Dieter Rams is not comfortable with fame. He might be a superstar designer, but if the raised German tones I heard when this was suggested are an indication of his feelings towards this title, he would not want to be remembered in that way. Sitting in a bar on the top floor of a hotel in Osaka three years ago, at the opening of his seminal exhibition 'Less and More', Rams was deep in conversation about this very subject proclaiming that he was not a star designer, or at the very least, did not wish to be.
Rams is not 'in it' for the fame or money, nor does he want the world to buy his latest designs but simply to use the products that he and the design team at Braun, during his tenure, worked so tirelessly to create. Although their work may have landed onto the pages of design books and magazines and even sit alongside images of iPhone calculators to suggest an influence on the designers of today, the intention was to change the way we view 'design' as a subject.
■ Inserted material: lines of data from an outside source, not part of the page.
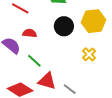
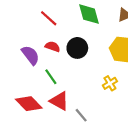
black circle: (64, 26) -> (77, 48), moved

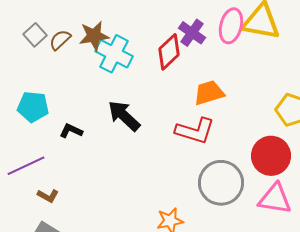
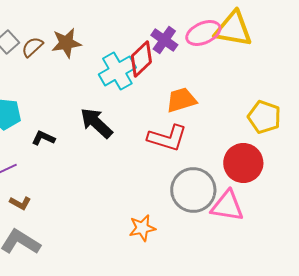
pink ellipse: (231, 26) -> (203, 33), turned 52
cyan cross: (114, 54) -> (117, 71), moved, turned 33
pink triangle: (275, 199) -> (227, 206), moved

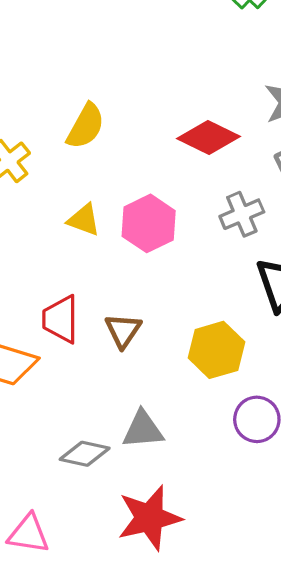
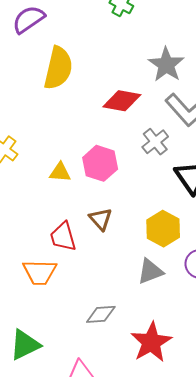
yellow semicircle: (86, 126) -> (58, 68), moved, size x1.4
brown triangle: (123, 331) -> (101, 219), moved
gray triangle: (143, 430) -> (150, 271), moved

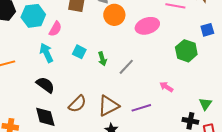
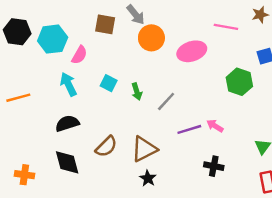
black semicircle: (45, 85) -> (67, 123), turned -54
purple line: (141, 108) -> (189, 129), moved
black cross: (190, 121) -> (214, 166), moved

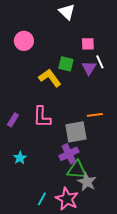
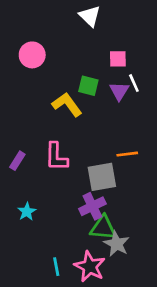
cyan line: (42, 199) -> (56, 267), turned -40

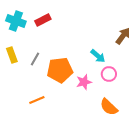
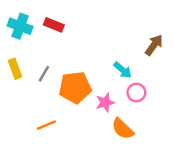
red rectangle: (43, 20) -> (54, 25), turned 49
orange semicircle: (109, 107) -> (123, 129), moved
Many long, smoke-filled nights were spent with Artur and Erwin Braun in post-War Germany working to reinvent an electronics company that had not made the impact that the brothers Braun wanted to achieve. They wanted to bring the chaotic order of jazz to the world of design, that is, to challenge what we 'need' and focus entirely on how to make this work effortlessly. His work is often referred to as 'no design' which can be taken as a compliment for someone who sees the term 'design' as having fallen into disrepute opting for the qualified title of architect in recent times. He refers to his 606 Universal Shelving System for Vitsœ as behaving like a 'good English butler'; always available, but never intrusive. Applying the term of 'no design' in this context is a testament to his work of unobtrusive design.
Dieter Rams may have just celebrated his 79th birthday but he is still as passionate as ever about design and architecture as he was when starting out at German manufacturer Braun back in 1955 at the age of 23. Sitting in his house, designed by himself, on the outskirts of Frankfurt, he reflects on his career and with no children of his own, he hopes to help other, young designers take his principles of design and create products that enhance our lives and add to the ever-changing story of good, simple, honest design.
Dieter Rams’ ten principles to “good design”
Good design is innovative Good design makes a product useful Good design is aesthetic Good design helps us to understand a product Good design is unobtrusive Good design is honest Good design is long-lasting Good design is consequent to the last detail Good design is concerned with the environment Good design is as little design as possible
Referencing AEG designer Peter Behrens as the 'grandfather of design', Rams knows exactly where his influences come from. He understands that to design timeless products needs a restraint that does not exist in most of us. We want to add, and add, until we no longer see anything anymore. It is much more difficult to take away from the design than to add to it; Mark Twain famously wrote "If I had more time I would write a shorter letter" and I am in danger myself of over-thinking this modernist designer's theories, but these lessons are indeed what Dieter Rams has spent the past 79 years striving to achieve and to pass on to would-be designers.
Having designed his own home, from the bespoke white tiles with dark grey grouting, made for the Vitsœ showroom in Frankfurt which perfectly match the dimensions of his 50-year-old shelving system to fixtures for his tools in the downstairs workshop‚ a room that saw many secret product developments when it was even too secretive to be worked on at the Braun factory, Rams is a perfectionist to a degree that most of us would not even comprehend. Only a few items have made it in to his home that have not been under the microscopic view of his eye before heading to mass-production.
Rams sits quietly every morning in his garden resting on the, less-successful of his designs, 740 stacking system (which can be a table or seating for the outside) he prunes his Bonsai trees to equally Germanic perfection that he gives to everything he does in his life, these trees are another sign of a designer who never stops considering challenges. He has been influenced heavily by Japan throughout his life, and this shows across his modernist home that he shares with his photographer-wife Ingeborg Kracht-Rams.
The majority of the furniture was made by Vitsœ in Frankfurt during the 1960s and much of it is still being added to as their needs change throughout their lives. This thinking has been carried through to everything in the house where their photography studio is now an archive for their joint catalogue of work. The sculpture in the hallway was presented to Rams during the 1970s by a student who had taken his furniture collection for Vitsœ and created an object combining its parts. This has in turn graced the walls of his home since that day reflecting how his work has even influenced artists, more famously the British artist Richard Hamilton who replaced the head of his electric toothbrush with dentures.
Having been in the limelight for the biggest part of his career, Rams cannot retire from his fame despite the fact that he hasn't been at the helm of Braun design for more than 15 years now. Therefore, in order to celebrate his incredible life and the body of his work, the publisher Phaidon released a monograph entitled 'As little design as possible', written by design writer Sophie Lovell who spent a vast amount of time getting to know Dieter Rams before setting out to document his life and career. With photography unearthed from the Dieter Rams archive and acquired from the recent exhibitions, this book marks a full stop at the end of the sentence, even if Rams continues to travel the world influencing designers year-after-year.